Infermieri, la fatica e il coraggio
«Ogni donna è un’infermiera» scrisse Florence Nightingale. Lo si è visto di nuovo in queste settimane tremende: ancora una volta le madri, le sorelle, le figlie sono state costrette a sobbarcarsi gran parte delle fatiche sul fronte del virus e della quarantena. Ieri, nella Giornata internazionale dell’infermiere, papa Francesco ha ricordato la «testimonianza di coraggio e di sacrificio degli operatori sanitari».

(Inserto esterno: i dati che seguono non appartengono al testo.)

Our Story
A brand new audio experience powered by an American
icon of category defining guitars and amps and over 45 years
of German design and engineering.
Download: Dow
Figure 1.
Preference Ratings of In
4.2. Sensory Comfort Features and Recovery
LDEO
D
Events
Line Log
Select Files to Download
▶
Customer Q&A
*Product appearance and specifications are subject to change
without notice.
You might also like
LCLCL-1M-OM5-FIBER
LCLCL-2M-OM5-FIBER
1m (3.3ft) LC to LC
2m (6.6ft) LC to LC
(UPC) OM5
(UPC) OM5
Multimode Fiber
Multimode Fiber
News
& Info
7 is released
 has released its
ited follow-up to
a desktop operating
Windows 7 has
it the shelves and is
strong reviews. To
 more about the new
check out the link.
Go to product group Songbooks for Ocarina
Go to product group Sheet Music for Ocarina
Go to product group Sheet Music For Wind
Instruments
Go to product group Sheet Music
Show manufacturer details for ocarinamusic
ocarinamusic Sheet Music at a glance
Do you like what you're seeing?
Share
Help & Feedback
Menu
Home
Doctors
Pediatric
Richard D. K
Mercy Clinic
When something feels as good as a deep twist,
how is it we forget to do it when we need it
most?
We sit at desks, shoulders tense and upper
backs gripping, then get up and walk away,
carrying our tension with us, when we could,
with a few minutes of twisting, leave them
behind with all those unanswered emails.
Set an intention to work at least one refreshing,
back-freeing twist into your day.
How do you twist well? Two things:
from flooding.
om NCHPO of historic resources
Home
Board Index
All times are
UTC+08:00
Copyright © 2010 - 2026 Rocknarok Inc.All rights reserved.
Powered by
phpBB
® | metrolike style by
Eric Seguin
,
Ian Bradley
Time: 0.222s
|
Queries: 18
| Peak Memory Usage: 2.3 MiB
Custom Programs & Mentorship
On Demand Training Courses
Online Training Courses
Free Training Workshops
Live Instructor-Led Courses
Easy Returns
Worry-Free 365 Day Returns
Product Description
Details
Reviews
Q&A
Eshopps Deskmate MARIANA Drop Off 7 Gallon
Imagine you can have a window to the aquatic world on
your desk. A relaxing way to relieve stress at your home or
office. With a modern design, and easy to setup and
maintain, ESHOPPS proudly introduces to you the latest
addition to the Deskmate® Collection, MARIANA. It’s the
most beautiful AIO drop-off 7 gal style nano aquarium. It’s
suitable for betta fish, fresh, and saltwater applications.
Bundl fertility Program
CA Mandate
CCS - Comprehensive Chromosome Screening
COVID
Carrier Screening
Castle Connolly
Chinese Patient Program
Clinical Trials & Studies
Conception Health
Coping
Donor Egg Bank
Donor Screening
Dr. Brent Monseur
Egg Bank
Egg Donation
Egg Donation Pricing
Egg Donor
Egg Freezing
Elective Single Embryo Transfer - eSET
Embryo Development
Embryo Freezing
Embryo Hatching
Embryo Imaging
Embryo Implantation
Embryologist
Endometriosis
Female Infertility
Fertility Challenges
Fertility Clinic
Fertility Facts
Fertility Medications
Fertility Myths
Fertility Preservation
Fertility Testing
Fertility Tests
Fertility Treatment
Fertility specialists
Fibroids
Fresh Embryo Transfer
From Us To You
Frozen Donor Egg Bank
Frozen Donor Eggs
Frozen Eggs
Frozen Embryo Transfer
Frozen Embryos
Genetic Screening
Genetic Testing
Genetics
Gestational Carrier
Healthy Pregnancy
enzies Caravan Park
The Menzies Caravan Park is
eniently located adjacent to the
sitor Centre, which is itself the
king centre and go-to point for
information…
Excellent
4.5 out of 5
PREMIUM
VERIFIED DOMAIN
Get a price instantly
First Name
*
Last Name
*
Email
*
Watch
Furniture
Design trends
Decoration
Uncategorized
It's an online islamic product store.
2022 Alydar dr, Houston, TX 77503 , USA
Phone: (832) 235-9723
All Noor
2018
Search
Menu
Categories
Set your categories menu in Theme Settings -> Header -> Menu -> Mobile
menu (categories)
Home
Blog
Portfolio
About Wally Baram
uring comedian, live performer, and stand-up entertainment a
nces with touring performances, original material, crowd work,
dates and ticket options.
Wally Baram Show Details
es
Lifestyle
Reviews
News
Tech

«Ogni donna, o almeno quasi ogni donna, una volta o l’altra nella sua vita, deve farsi carico della salute di qualcuno, bambino o invalido che sia. In altre parole, ogni donna è un’infermiera», scrisse un secolo e mezzo fa Florence Nightingale, considerata un po’ la «madre di tutte le infermiere», nel libro Notes of Nursing, ora ripubblicato in italiano dalla Casa Editrice Ambrosiana e da Zanichelli col sottotitolo «Cenni sull’assistenza degli ammalati». Aveva ragione. Lo si è visto di nuovo in queste settimane tremende: ancora una volta le madri, le sorelle, le figlie, che già portano il peso più gravoso dell’assistenza ai disabili in famiglia, con una funzione di supplenza alle carenze della sanità pubblica, sono state costrette a sobbarcarsi gran parte delle fatiche sul fronte del virus e della quarantena. Ieri, Giornata internazionale dell’infermiere, data scelta proprio per celebrare il bicentenario di Florence, nata il 12 maggio 1820 a Firenze, dove vivevano il padre William (grande epidemiologo) e la madre, l’ha citata anche papa Francesco. Il quale, pregando per tutti quelli che «sono morti nel fedele compimento del loro servizio» ha ricordato quanto ogni giorno «assistiamo alla testimonianza di coraggio e di sacrificio degli operatori sanitari, in particolare delle infermiere e degli infermieri, che con professionalità, abnegazione, senso di responsabilità e amore per il prossimo assistono le persone affette dal virus, anche a rischio della propria salute». Era una donna formidabile, la Nightingale, che un celebre quadro di Henrietta Rae ritrae come «la Signora con la lanterna», per l’infaticabile generosità mostrata nella guerra di Crimea quando girava anche di notte, con la lampada a olio, tra i letti dei feriti. Fu lì, a Scutari, sulla sponda orientale del Bosforo, costretta a operare in condizioni disastrose («Tutto brulicava di parassiti: enormi pidocchi strisciavano su persone e vestiti. Molti [soldati] erano sporchi di fango, sangue e polvere da sparo. Molti erano prostrati da febbre e dissenteria...», scrisse inorridito un giovane assistente chirurgo), che capì tra i primi quanto fosse importante combattere le infezioni sul fronte dell’igiene. Per lasciare a medici e infermieri un monito fondamentale: «Il primo requisito di un ospedale dovrebbe essere quello di non far del male ai propri pazienti».